Sunday, June 27, 2004

Tom Friedman puts himself in timeout

Tom has decided to take a sabbatical. I guess if you are wrong 50 times in a row you need a mental health break to keep your sanity. However, in today's editorial he addresses some issues dear to my heart, and brings up some useful statistics. His piece is about "a few of the headlines I'd like to read while I'm gone."

One of the headlines he would like to see is the following:

President Bush Stuns Electorate — Does His Own Version of Nixon to China and Announces Joint Chinese-American Crash Program for Developing Alternative Energies.

Roughly 30,000 new cars merge onto the roads in Beijing every single month. Every day, the newspaper headlines in China are about energy shortages, blackouts and brownouts. U.S. officials estimate that 24 out of China's 31 provinces are now experiencing power shortages. China's foreign policy today consists of two things Taiwan and searching for oil. China's oil imports jumped last year alone by 30 percent. This is not a healthy situation.


Developmentally, China's growth is soon going to be restrained, if it isn't already, by a sheer shortage of energy. Strategically, China and America could soon find themselves in a dangerous head-to-head competition for fuel.

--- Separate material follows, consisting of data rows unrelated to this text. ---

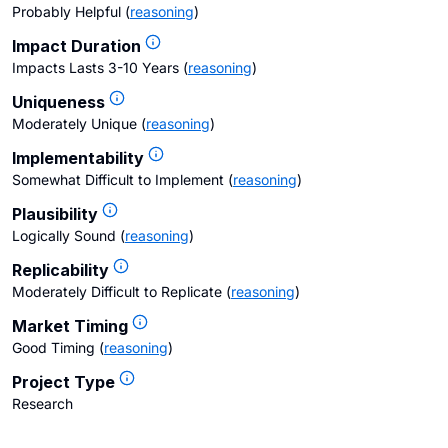
Probably Helpful
(
reasoning
)
Impact Duration
Impacts Lasts 3-10 Years
(
reasoning
)
Uniqueness
Moderately Unique
(
reasoning
)
Implementability
Somewhat Difficult to Implement
(
reasoning
)
Plausibility
Logically Sound
(
reasoning
)
Replicability
Moderately Difficult to Replicate
(
reasoning
)
Market Timing
Good Timing
(
reasoning
)
Project Type
Research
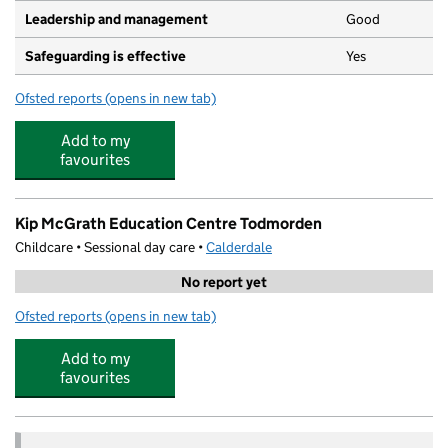
Leadership and management
Good
Safeguarding is effective
Yes
Ofsted reports
(opens in new tab)
for Caterpillar Day Care
Add to my
favourites
Kip McGrath Education Centre Todmorden
Childcare • Sessional day care •
Calderdale
No report yet
Ofsted reports
(opens in new tab)
for Kip McGrath Education Centre Todmorden
Add to my
favourites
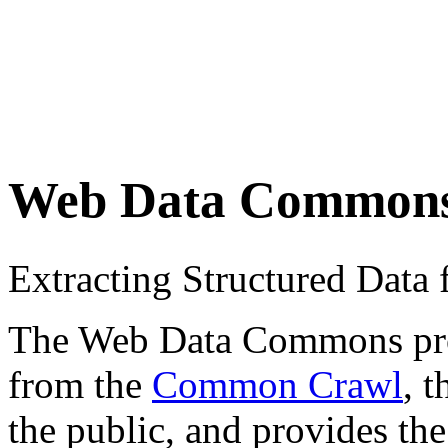
Web Data Common
Extracting Structured Dat
The Web Data Commons proje
from the
Common Crawl
, 
the public, and provides the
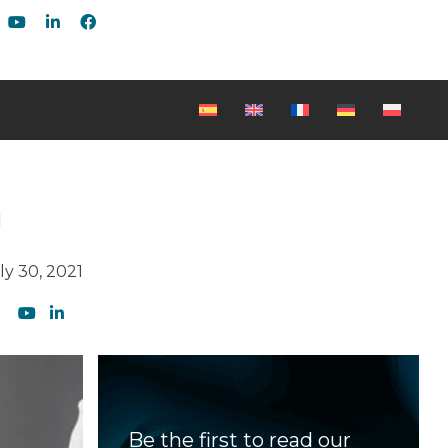
g
ly 30, 2021
Be the first to read our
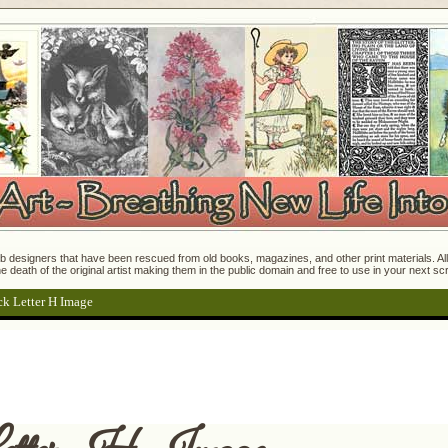
 designers that have been rescued from old books, magazines, and other print materials. All o
e death of the original artist making them in the public domain and free to use in your next s
ck Letter H Image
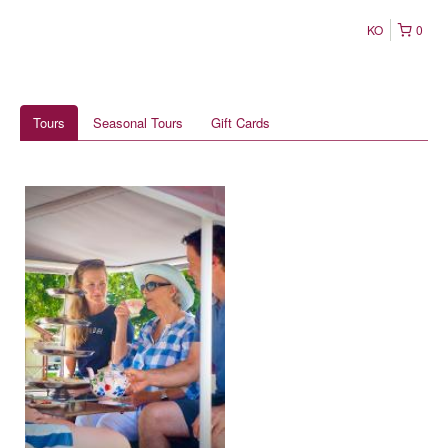
KO
0
Tours
Seasonal Tours
Gift Cards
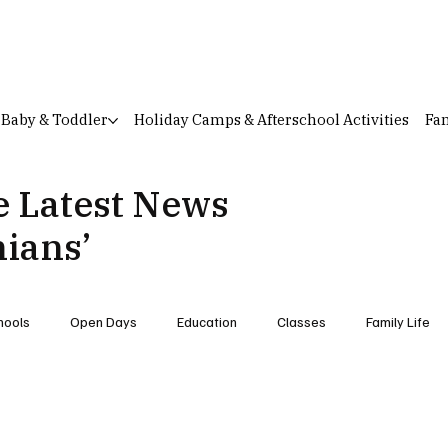
Baby & Toddler
Holiday Camps & Afterschool Activities
Fam
e Latest News
hians’
hools
Open Days
Education
Classes
Family Life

This follows on my earlier post. No reasonable forecasting firm, government, industry, or academic is forecasting that non-OPEC oil has any room for growth in terms of deliverable daily capacity. NONE! ZIP! NADA! The best that can be achieved is to stay flat for a number of years, then continuous decline. Not only that, but most of OPEC has little room for growth either. Believe me, I have looked up close and personal at a lot of West Africa Deep Water plays and they don't give you a warm and fuzzy feeling. Yeah, money can be made there, but we are not talking about millions of barrels a day of production above existing field declines.

Which leads us to Saudi Arabia. How much can they deliver as a steady long term rate. Ten million barrels per day? Twelve million? Fifteen million? No one knows, but there is a lot of talk in expert circles that it is probably closer to 10 than 15.

The point is that even if Saudi can do 15 that will not sate the world thirst for crude. The Chinese are now hooked. They want to mainline this shit just like the Americans. The Indians are trying hard to get hooked too. Demand growth is inexorable. Yes, price rises will mitigate this demand growth, but as you have seen throughout the 20th and early 21st century, people fight wars for this stuff. The more expensive it gets, the more likely people will fight for their fix.